Single_data$scPagwas.downTRS.Score2: Trait relevant score based on anti-genetic relevant genes.

Note: Although our article primarily focuses on the TRS scores, it does not imply that reverse “downTRS” are always devoid of significance. During our following research, we observed that in certain phenotypes, such as some cancer traits.When observing the density distribution plot of gPas scores, it becomes evident that it exhibits a high and sharp peak. This indicates that the majority of cells have minor effects. However, if the distribution shows a more pronounced long-tail behavior, the direction of this long tail can influence the impact of PCC gene pairs on the phenotype.
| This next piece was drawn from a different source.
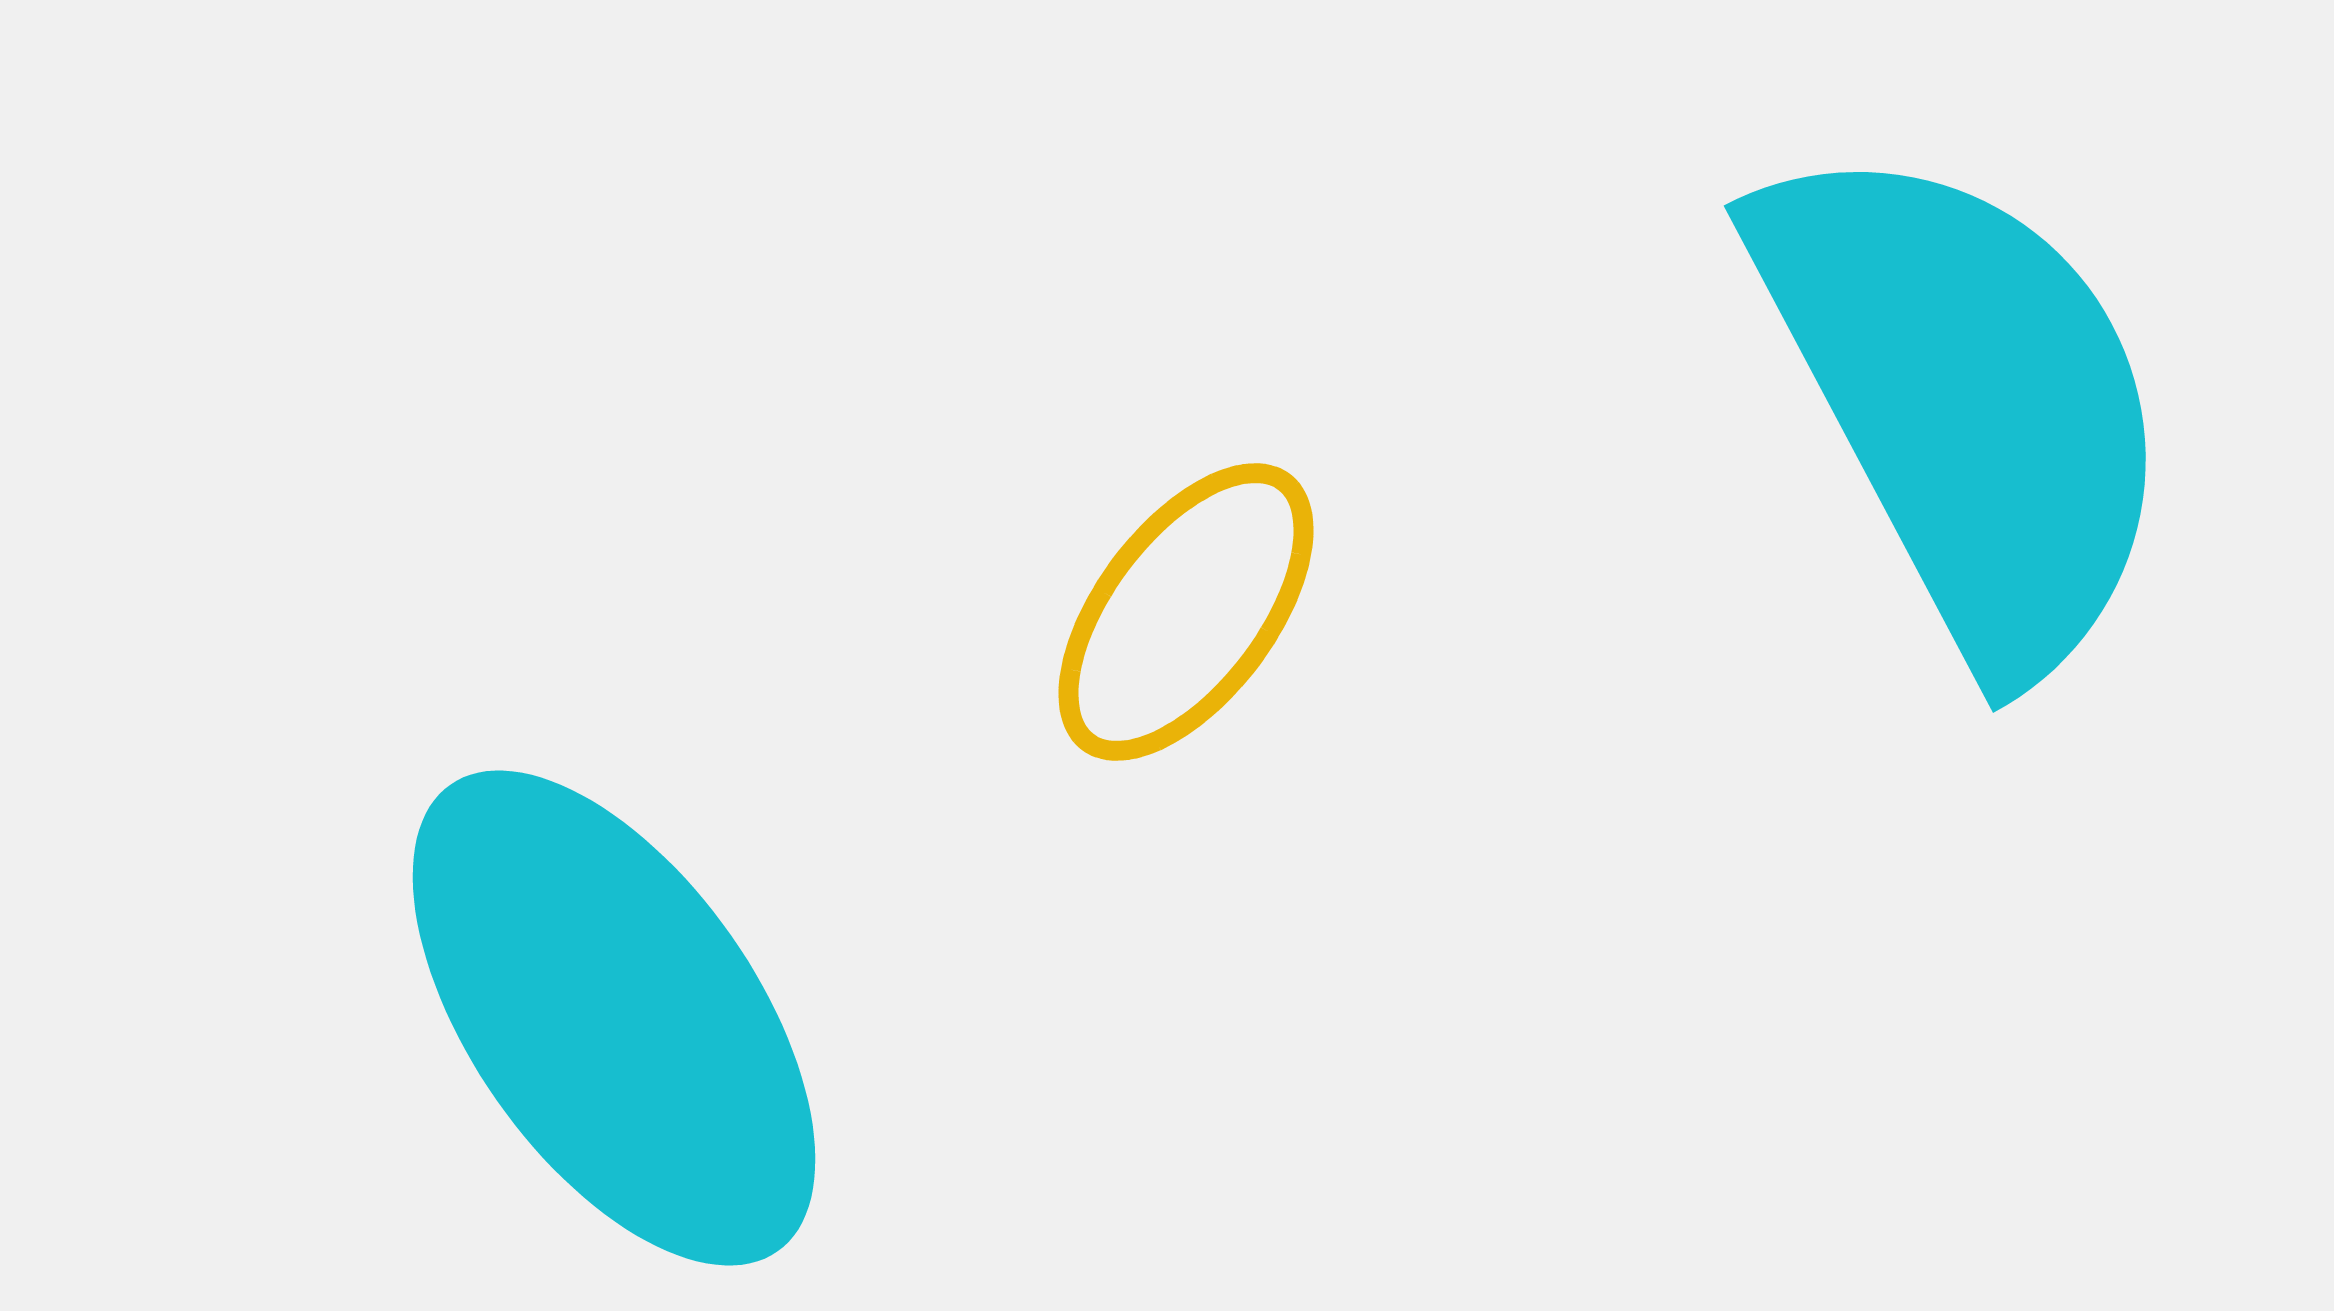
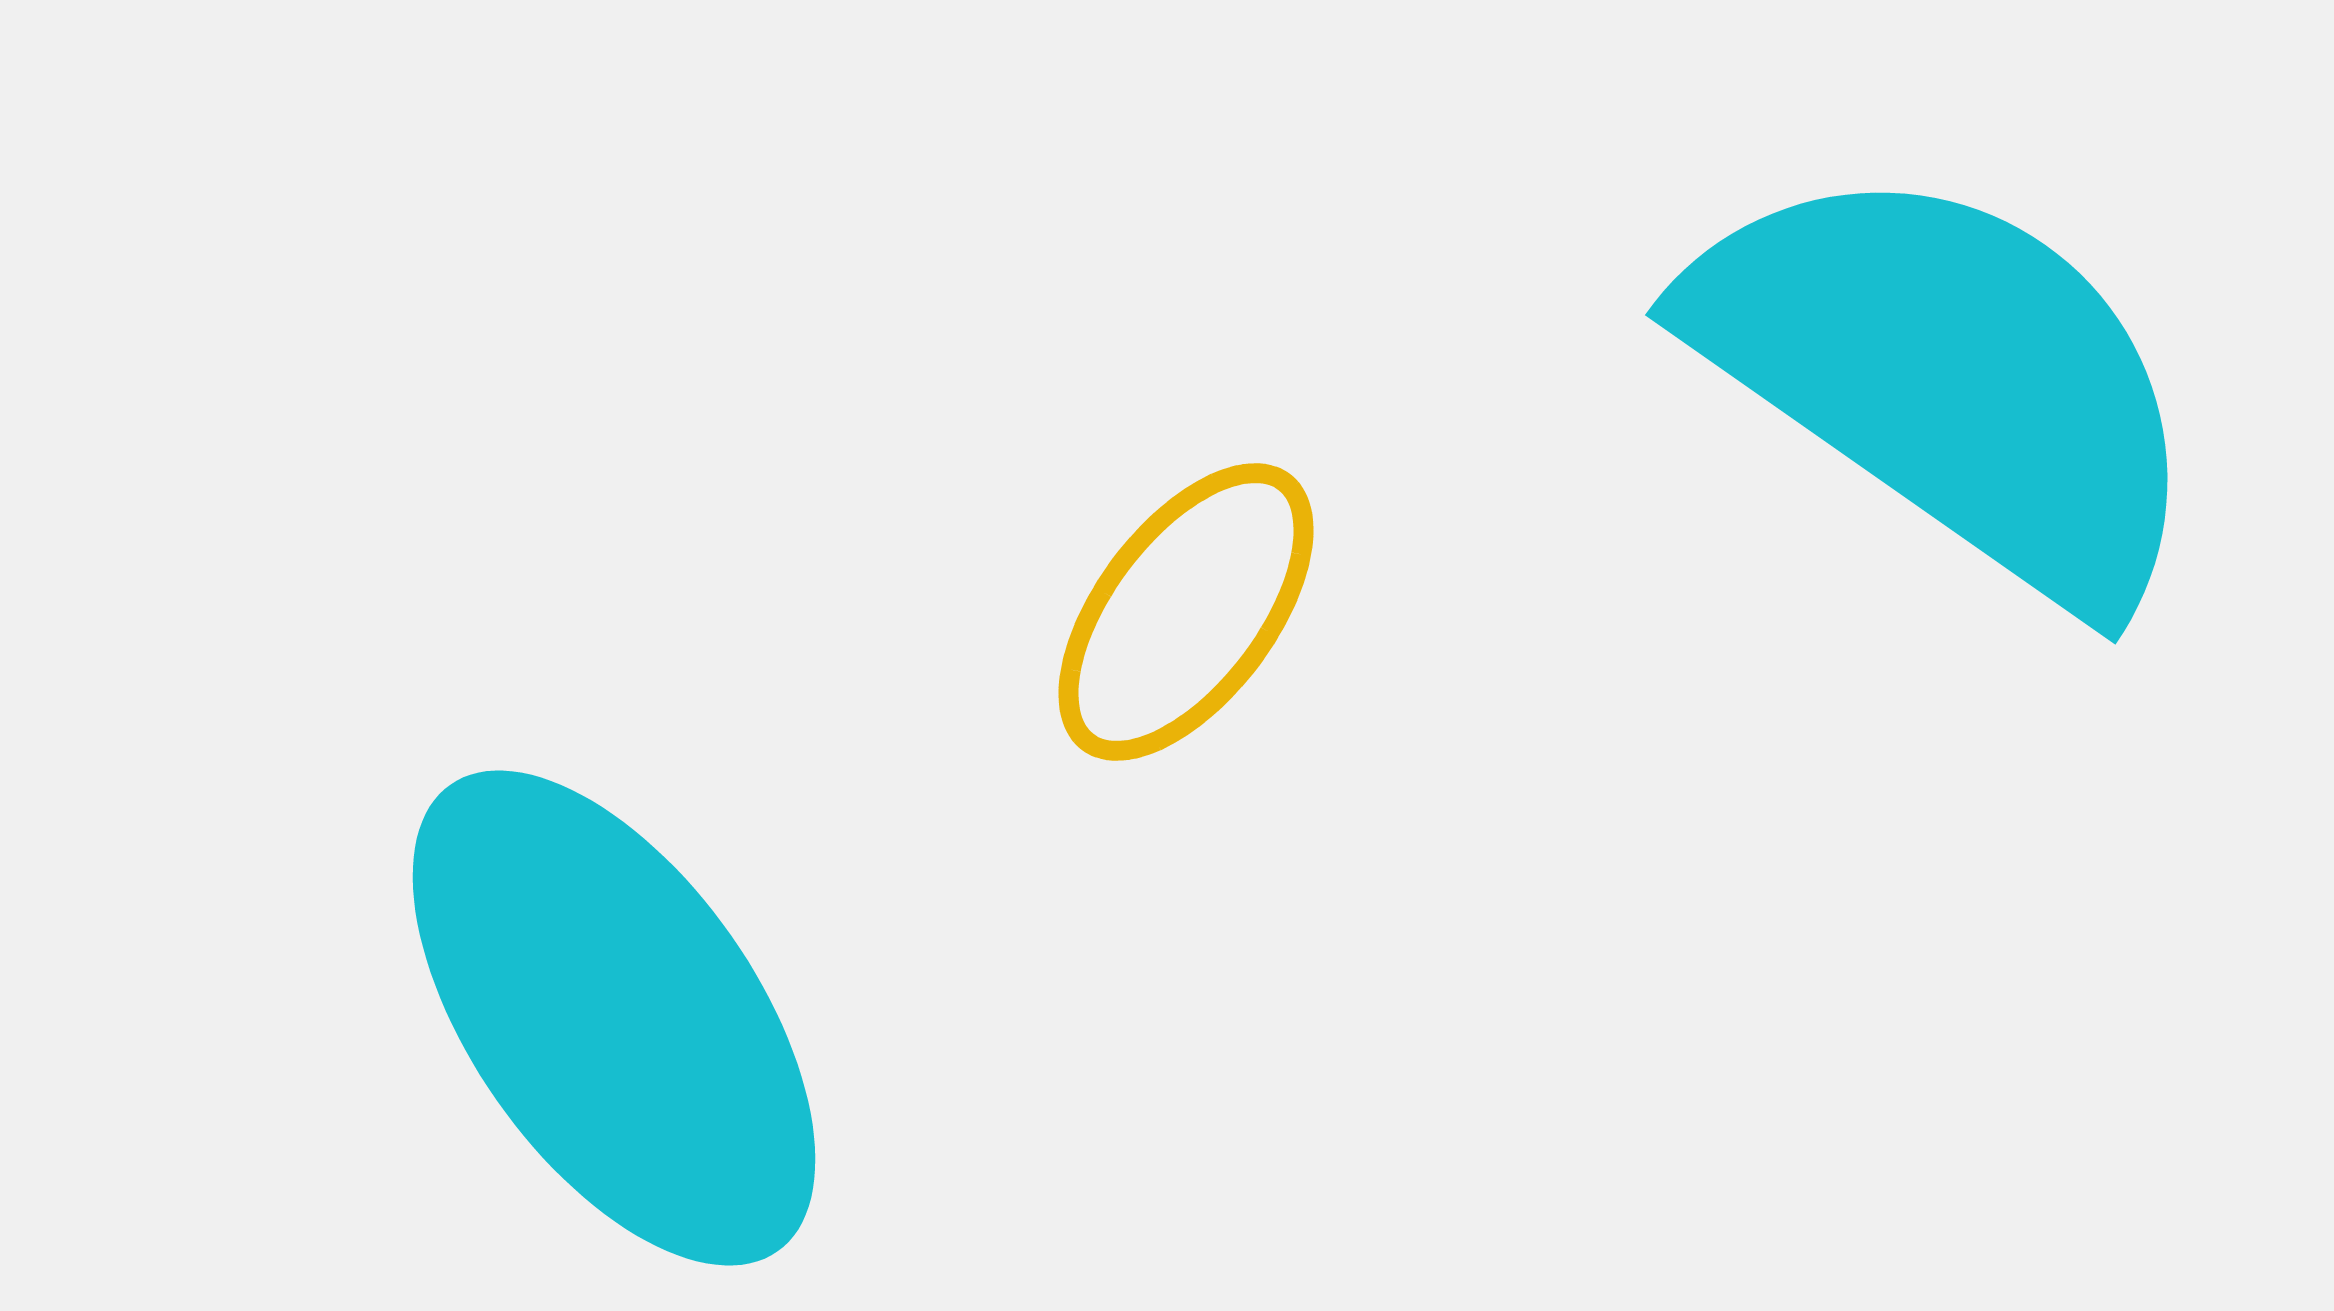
cyan semicircle: moved 16 px left, 22 px up; rotated 27 degrees counterclockwise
In other words, specific genotypes may be more closely related to a reduced risk of the phenotype. However, It requires a case-by-case analysis. The question then arises: do GWAS genetic effect mainly have a positive or negative impact on phenotypes? What factors determine this impact? This is a highly intriguing question that we intend to explore further in subsequent research. We encourage researchers to consider the distribution of scPagwas.gPAS.score as an adjunctive factor for assessing directionality, though it is not absolute and should be analyzed on a case-by-case basis.
Random_Correct_BG_pdf : Dataframe containing the calculated results of p-values after background correction for TRS of each cell, including pooled_p, adj_p, pooled_z, and other results.
Merged_celltype_pvalue : P-value results of cell types after merging the p-values of single cells.

All these sub-functions for scPagwas can running dependently, but need to run orderly. The scPagwas_main function is a wrapper functions for these sub-functions.